Overall, these “A” stores are great places to start with a pilot, but are also limiting. The problem is that not every store in your chain is operating at this level. Most, of course, are not.
Testing at Average Stores
Depending on your brand focus, you may measure average (what we’ll call “B” level) in terms of different sales or service metrics, including:
- Net Promoter Score
- Refer to Friend
If you would like to only run a pilot at only one type of store, you’ll get the best approximation of your chain-wide ROI at stores that perform closer to average.
Testing at Other Stores
Of course, you will also have “C” level stores. These stores may be a “C” for a variety of reasons: location, team, particular assortment, time of year, or some other reason. These stores may not be ones you would typically use to test something new, but there is one reason you want to consider including these in your pilot – there’s room for serious growth at this level.
Your “C” stores may have management who have had a taste of greatness and are hungry to improve. In addition, these stores have the most room to improve from the baseline – with the right tweaks, a “C” can become a “B” or even an “A.”

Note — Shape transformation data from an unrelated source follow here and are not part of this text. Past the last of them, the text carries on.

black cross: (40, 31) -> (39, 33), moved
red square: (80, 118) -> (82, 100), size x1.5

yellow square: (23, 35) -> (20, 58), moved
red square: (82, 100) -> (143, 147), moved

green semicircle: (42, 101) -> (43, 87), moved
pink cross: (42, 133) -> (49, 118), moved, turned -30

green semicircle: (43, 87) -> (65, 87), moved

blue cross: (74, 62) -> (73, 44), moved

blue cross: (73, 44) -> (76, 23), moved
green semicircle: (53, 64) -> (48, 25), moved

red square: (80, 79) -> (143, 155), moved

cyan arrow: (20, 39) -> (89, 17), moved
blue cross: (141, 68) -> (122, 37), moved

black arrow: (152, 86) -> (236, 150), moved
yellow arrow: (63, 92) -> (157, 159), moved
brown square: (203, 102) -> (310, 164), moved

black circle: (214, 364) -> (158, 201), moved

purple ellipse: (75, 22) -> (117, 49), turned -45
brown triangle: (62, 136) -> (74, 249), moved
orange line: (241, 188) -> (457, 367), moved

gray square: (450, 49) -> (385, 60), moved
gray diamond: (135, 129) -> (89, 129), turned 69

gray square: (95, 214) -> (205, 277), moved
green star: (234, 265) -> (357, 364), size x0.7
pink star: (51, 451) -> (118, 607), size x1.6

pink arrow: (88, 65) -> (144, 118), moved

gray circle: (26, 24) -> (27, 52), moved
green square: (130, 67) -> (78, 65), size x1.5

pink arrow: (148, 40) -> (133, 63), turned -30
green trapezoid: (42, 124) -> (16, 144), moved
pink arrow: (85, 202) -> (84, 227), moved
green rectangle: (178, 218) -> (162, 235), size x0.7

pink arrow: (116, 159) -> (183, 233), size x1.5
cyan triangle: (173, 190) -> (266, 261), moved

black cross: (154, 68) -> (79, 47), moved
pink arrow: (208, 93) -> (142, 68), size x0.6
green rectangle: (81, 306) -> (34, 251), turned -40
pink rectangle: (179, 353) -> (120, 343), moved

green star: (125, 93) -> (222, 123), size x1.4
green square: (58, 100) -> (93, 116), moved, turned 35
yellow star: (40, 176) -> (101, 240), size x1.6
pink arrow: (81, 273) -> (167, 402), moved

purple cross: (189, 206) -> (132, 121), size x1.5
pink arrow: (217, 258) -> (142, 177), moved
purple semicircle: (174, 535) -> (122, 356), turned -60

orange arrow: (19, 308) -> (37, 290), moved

When you decide to roll out new technology across your entire brand, you’ll do so either during new construction or as a part of a remodel. These two types of installations have significant differences – there’s a different energy and a different type of team in place – so it’s good to have some of each type of store in a pilot project.
Selecting a Group of Stores For a Pilot
We recommend pilot projects that contain “A,” “B,” and “C” stores. This will enable you to answer a number of questions:
- Can you turn “B” stores into “A” stores?
- Can you turn “C” stores into “B” or even “A” stores?
- Can you further increase the performance of “A” stores?
- How much can you improve above the baseline at each level?
- What would that look like across the entire brand?
We recommend a cohort with more than one “A,” “B,” and “C” store. This mix of stores will provide the clearest idea of the results you would get if you were to roll out Alert Tech technology across your entire chain.
Due to budget constraints, pilot projects will rarely contain statistically significant sample size, but multiple stores will provide you with the best data to be able to make predictions and to decide whether to roll out the technology full scale. Ideally, there will be about 3 of each type of store in the pilot, with at least one or two new stores vs remodels.
How many stores do you use for a pilot project? There’s no one-size-fits-all answer, but there is a right answer for your brand and budget, and we’re happy to help you find it.